Veteran and service dog have trouble boarding flight

Local veteran and service dog return home after denied flight

Service dogs aren't allowed on American Airlines flights?

Captain Jason Haag is a Marine veteran of two tours in Iraq and one in Afghanistan, and Axel, his service dog, has been named the 2015 Service Dog of the Year.

Haag, his wife, and Axel were asked to get out of line after waiting to board for 2 hours, according to a Facebook post.

In the post, Haag details how American Airlines staff reportedly pulled him out of line to board and told him the flight was 'full.'

They also reportedly demanded proof that Axel was a service dog,

He says that airline staff had his wife in tears in front of 200 people and say they tried to 'bully' he and his wife.

Haag posted an update that even though he didn't fly home, staff members with American Humane Association have re-booked the couple's flights, got them a hotel and some clean clothes. According to his post, American Airlines wouldn't even get their bags.

The post already has well over 6,000 shares and has been up for less than a day.

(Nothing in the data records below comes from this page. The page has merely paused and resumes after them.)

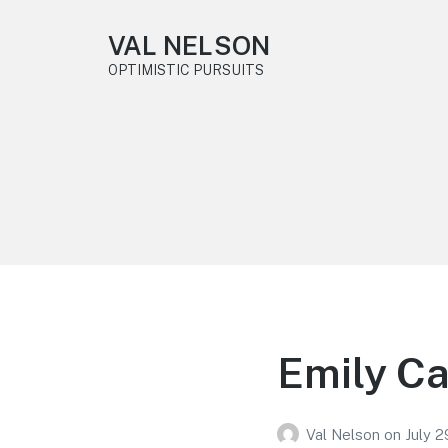
VAL NELSON
OPTIMISTIC PURSUITS
Emily Ca
Val Nelson
on
July 2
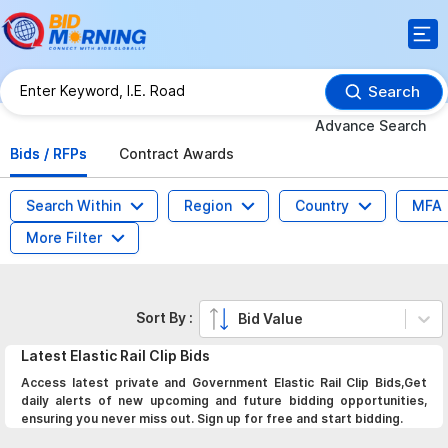
Search
Advance Search
Bids / RFPs
Contract Awards
Search Within
Region
Country
MFA
More Filter
Sort By :
Bid Value
Latest
Elastic Rail Clip
Bids
Access latest private and Government Elastic Rail Clip Bids,Get
daily alerts of new upcoming and future bidding opportunities,
ensuring you never miss out. Sign up for free and start bidding.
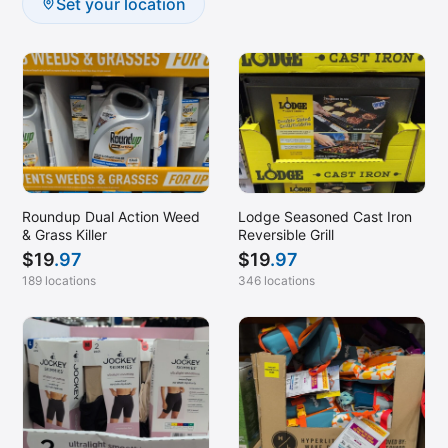
Set your location
Roundup Dual Action Weed
Lodge Seasoned Cast Iron
& Grass Killer
Reversible Grill
$
19
.97
$
19
.97
189 locations
346 locations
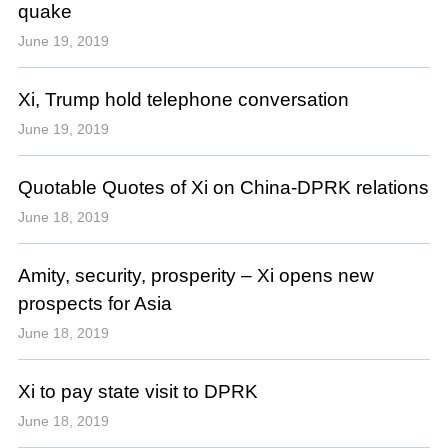
quake
June 19, 2019
Xi, Trump hold telephone conversation
June 19, 2019
Quotable Quotes of Xi on China-DPRK relations
June 18, 2019
Amity, security, prosperity – Xi opens new
prospects for Asia
June 18, 2019
Xi to pay state visit to DPRK
June 18, 2019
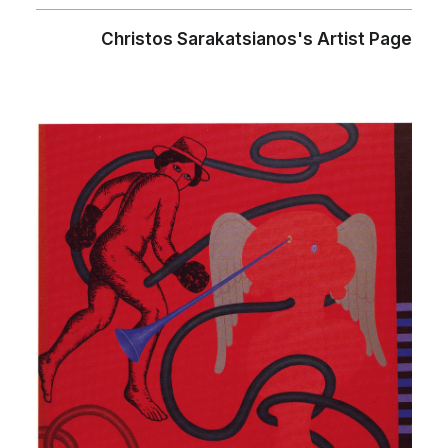
Christos Sarakatsianos's Artist Page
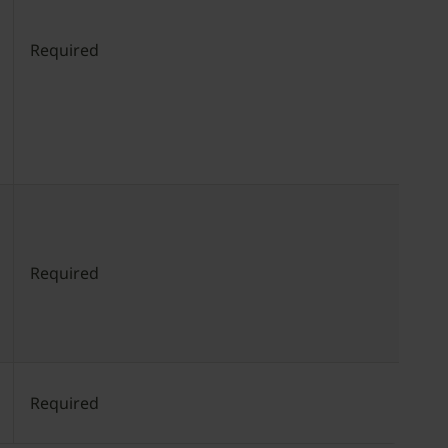
Required
Required
Required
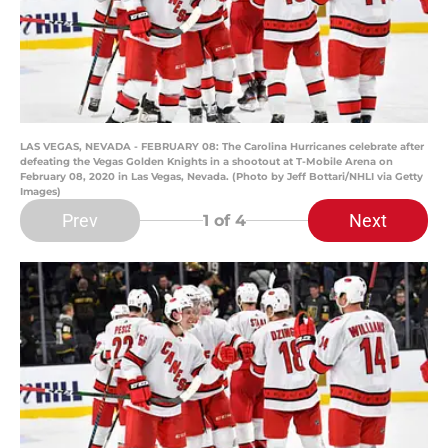
LAS VEGAS, NEVADA - FEBRUARY 08: The Carolina Hurricanes celebrate after
defeating the Vegas Golden Knights in a shootout at T-Mobile Arena on
February 08, 2020 in Las Vegas, Nevada. (Photo by Jeff Bottari/NHLI via Getty
Images)
Prev
Next
1
of 4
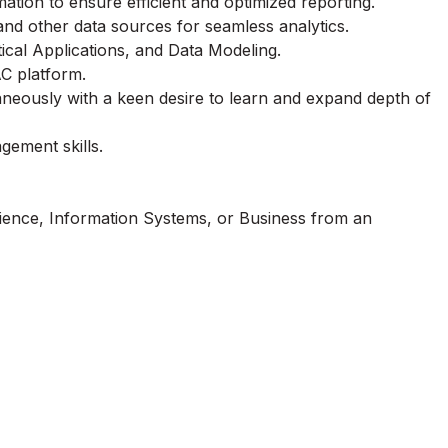
tion to ensure efficient and optimized reporting.
d other data sources for seamless analytics.
ical Applications, and Data Modeling.
C platform.
taneously with a keen desire to learn and expand depth of
ement skills.
ience, Information Systems, or Business from an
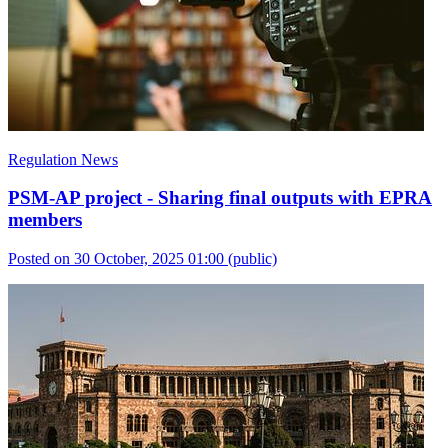
Regulation News
PSM-AP project - Sharing final outputs with EPRA
members
Posted on 30 October, 2025 01:00
(public)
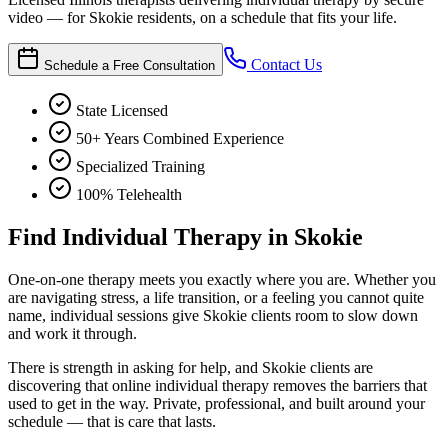
video — for Skokie residents, on a schedule that fits your life.
Contact Us
Schedule a Free Consultation
State Licensed
50+ Years Combined Experience
Specialized Training
100% Telehealth
Find Individual Therapy in Skokie
One-on-one therapy meets you exactly where you are. Whether you
are navigating stress, a life transition, or a feeling you cannot quite
name, individual sessions give Skokie clients room to slow down
and work it through.
There is strength in asking for help, and Skokie clients are
discovering that online individual therapy removes the barriers that
used to get in the way. Private, professional, and built around your
schedule — that is care that lasts.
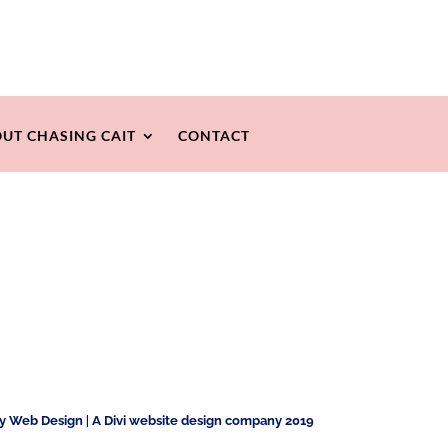
UT CHASING CAIT
CONTACT
ty Web Design
|
A Divi website design company 2019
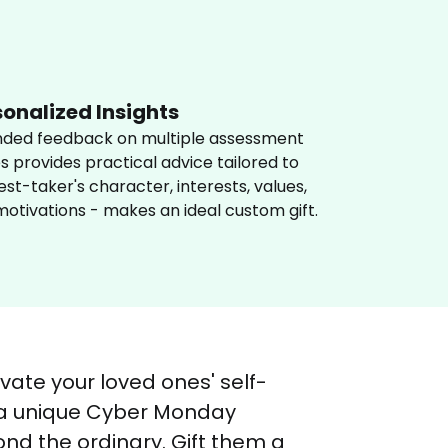
sonalized Insights
nded feedback on multiple assessment 
s provides practical advice tailored to 
est-taker's character, interests, values, 
otivations - makes an ideal custom gift.
vate your loved ones' self-
 a unique Cyber Monday 
nd the ordinary. Gift them a 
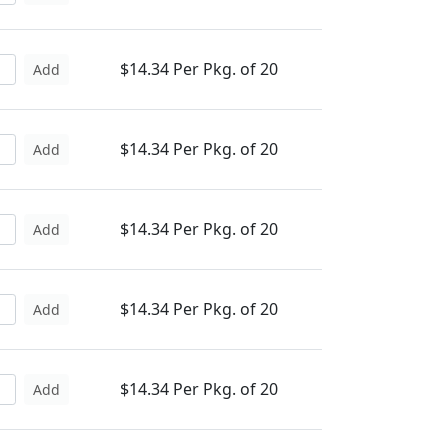
$14.34 Per Pkg. of 20
Add
$14.34 Per Pkg. of 20
Add
$14.34 Per Pkg. of 20
Add
$14.34 Per Pkg. of 20
Add
$14.34 Per Pkg. of 20
Add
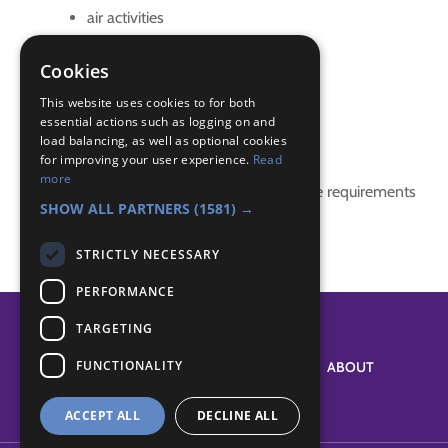
air activities
aircraft
Airline Identifcation
Cookies
Airlines
This website uses cookies to for both
essential actions such as logging on and
Badge Links
load balancing, as well as optional cookies
for improving your user experience.
Read
more
This activity doesn't complete any badge requirements
SHOW ALL PARTNERS
(1581) →
STRICTLY NECESSARY
PERFORMANCE
TARGETING
FUNCTIONALITY
SYSTEM STATUS
ABOUT
ACCEPT ALL
DECLINE ALL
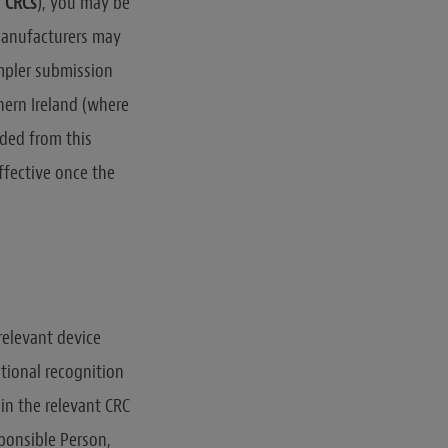
r
CRCs
), you may be
 manufacturers may
impler submission
hern Ireland (where
uded from this
ffective once the
relevant device
ational recognition
in the relevant CRC
ponsible Person,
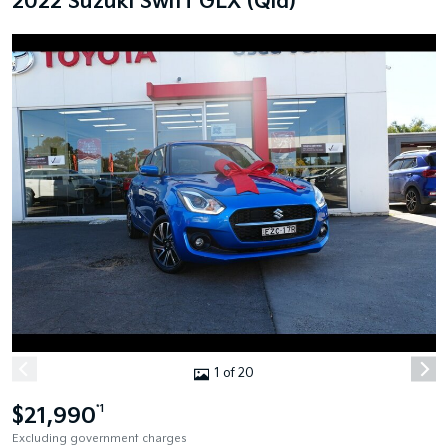
2022 Suzuki Swift GLX (Qld)
1 of 20
$21,990
*1
Excluding government charges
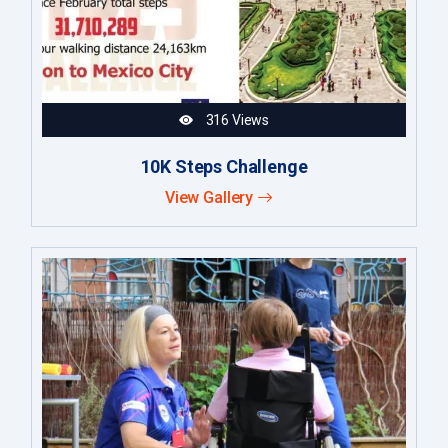
316 Views
10K Steps Challenge
View Gallery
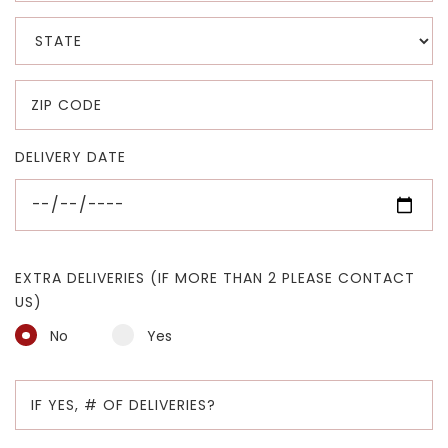
DELIVERY DATE
EXTRA DELIVERIES (IF MORE THAN 2 PLEASE CONTACT
US)
No
Yes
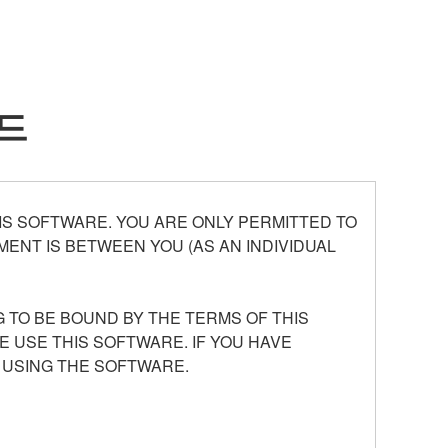
드
S SOFTWARE. YOU ARE ONLY PERMITTED TO
ENT IS BETWEEN YOU (AS AN INDIVIDUAL
 TO BE BOUND BY THE TERMS OF THIS
E USE THIS SOFTWARE. IF YOU HAVE
 USING THE SOFTWARE.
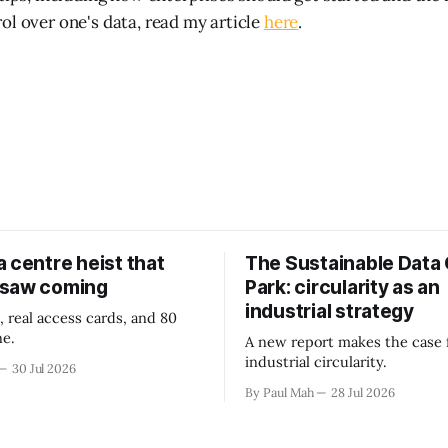
ol over one's data, read my article
here
.
 centre heist that
The Sustainable Data
 saw coming
Park: circularity as an
industrial strategy
, real access cards, and 80
ne.
A new report makes the case 
industrial circularity.
30 Jul 2026
By Paul Mah
28 Jul 2026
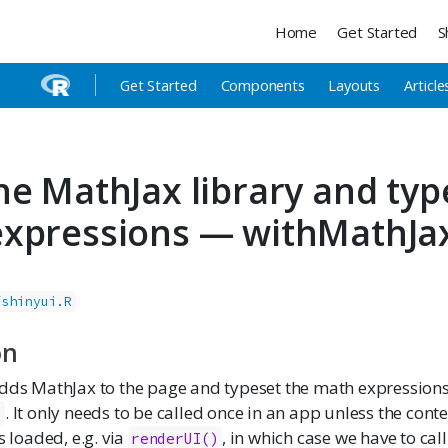
Home
Get Started
S
Get Started
Components
Layouts
Article
he MathJax library and typ
xpressions — withMathJa
/shinyui.R
on
dds MathJax to the page and typeset the math expressions 
. It only needs to be called once in an app unless the cont
.
s loaded, e.g. via
, in which case we have to call 
renderUI()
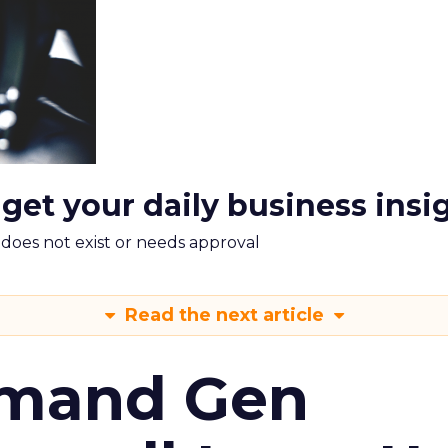
 get your daily business insi
m does not exist or needs approval
Read the next article
emand Gen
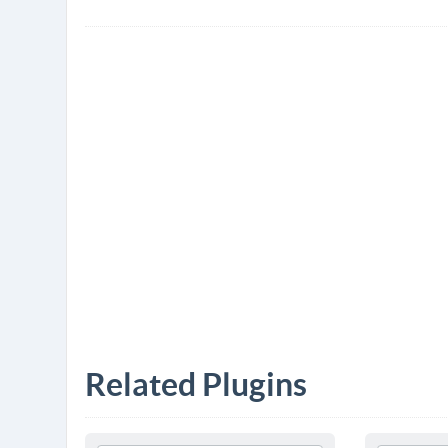
Related Plugins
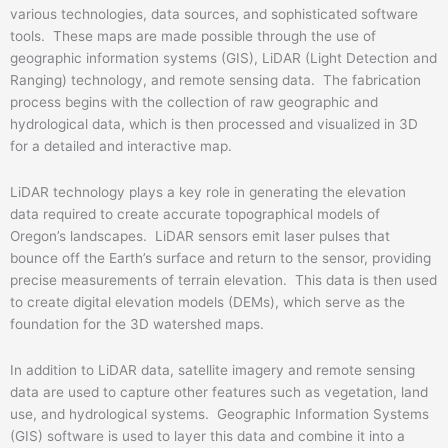
various technologies, data sources, and sophisticated software
tools. These maps are made possible through the use of
geographic information systems (GIS), LiDAR (Light Detection and
Ranging) technology, and remote sensing data. The fabrication
process begins with the collection of raw geographic and
hydrological data, which is then processed and visualized in 3D
for a detailed and interactive map.
LiDAR technology plays a key role in generating the elevation
data required to create accurate topographical models of
Oregon’s landscapes. LiDAR sensors emit laser pulses that
bounce off the Earth’s surface and return to the sensor, providing
precise measurements of terrain elevation. This data is then used
to create digital elevation models (DEMs), which serve as the
foundation for the 3D watershed maps.
In addition to LiDAR data, satellite imagery and remote sensing
data are used to capture other features such as vegetation, land
use, and hydrological systems. Geographic Information Systems
(GIS) software is used to layer this data and combine it into a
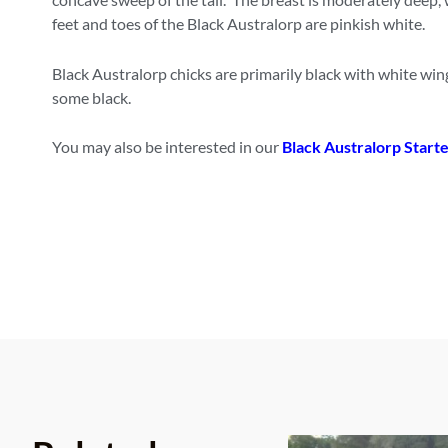
feet and toes of the Black Australorp are pinkish white.
Black Australorp chicks are primarily black with white win
some black.
You may also be interested in our
Black Australorp Starte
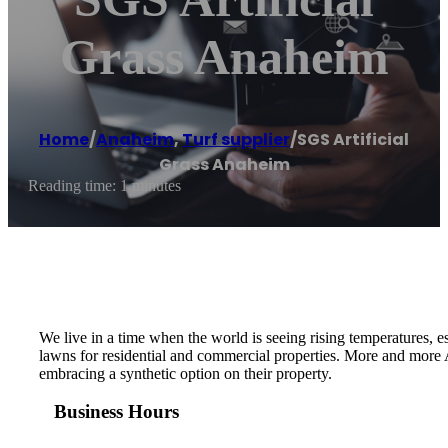
Grass Anaheim
Home
/
Anaheim
,
Turf supplier
/
SGS Artificial
Grass Anaheim
Reading time: 1 minutes
We live in a time when the world is seeing rising temperatures, 
lawns for residential and commercial properties. More and more A
embracing a synthetic option on their property.
Business Hours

K9s for Warriors have picked up his cause, stating, 'K9s For Warriors will now STOP this right here, right now. Shameful American Airlines' in their post.

Haag says in his post that he even called ahead to make sure the dog would be fit to fly - as he does every time he flies with Axel.

However, a spokesperson with American Airlines has said that Haag was the one who decided not to fly. They also said that the airline fully supports members of the armed forces and that they are working with Haag to figure out just what happened.

Since last night, American Airlines has attempted to fix the problem with Haag, his wife, and Axel.

The airline said in a statement that they apologized to the couple for the confusion over travel plans Sunday night and publicly thanked Haag for his service.

The trio is on their way back to Virginia now, with Axel tucked safely beneath the seat.

Axel and his own will use this opportunity to spread awareness about service dogs and veterans who need them.